Let me first of all say that GridGain supports several queue configuration parameters:
Colocated vs. non-colocated. In colocated mode you can have many queues. Each queue will be assigned to some grid node and all the data in that queue will be cached on that grid node. This way, if you have many queues, each queue may be cached on a different node, but queues themselves should be evenly distributed across all nodes. Non-colocated mode, on the other hand is meant for larger queues, where data for the same queue is partitioned across multiple nodes.
Capacity - this parameter defines maximum queue capacity. When queue reaches this capacity it will automatically start evicting elements oldest elements.
Now, let me try to tackle some of these questions.
I believe each element of GridCacheQuery is a separate element in cache, but implementation marks them as internal elements. That is why you don't see these elements when iterating through cache.
TTL should not be used with elements in the queue (GridGain will be adding this feature soon). For now, you should limit the maximum size of the queue by specifying queue 'capacity' at creation time.
I don't believe so, but I think this feature is being added. For now, you can try using org.gridgain.grid.schedule.GridScheduler to schedule a job that will delete a queue later.
The answer is YES. Both, data in off-heap and swap spaces is backed up and replicated the same way as main on-heap cache data.
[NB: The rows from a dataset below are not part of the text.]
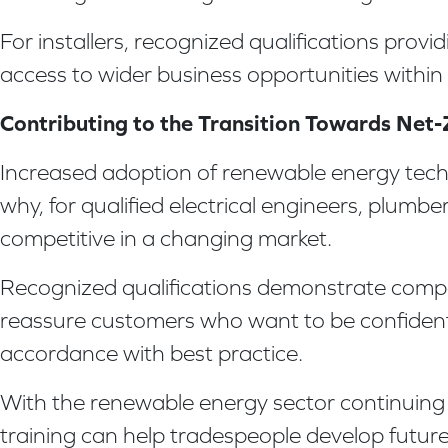
For installers, recognized qualifications pro
access to wider business opportunities within
Contributing to the Transition Towards Net
Increased adoption of renewable energy techn
why, for qualified electrical engineers, plumb
competitive in a changing market.
Recognized qualifications demonstrate compe
reassure customers who want to be confident t
accordance with best practice.
With the renewable energy sector continuing t
training can help tradespeople develop futurep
A cache should be created in configuration, either from code or XML. However, GridGain has a cool notion of GridCacheProjection which allows to create various sub-caches (cache views) on the same cache. For example, if you store Person and Organization classes in the same cache, then you can use cache projection for type Person when working with Person class, and cache projection of type Organization when working with Organization class.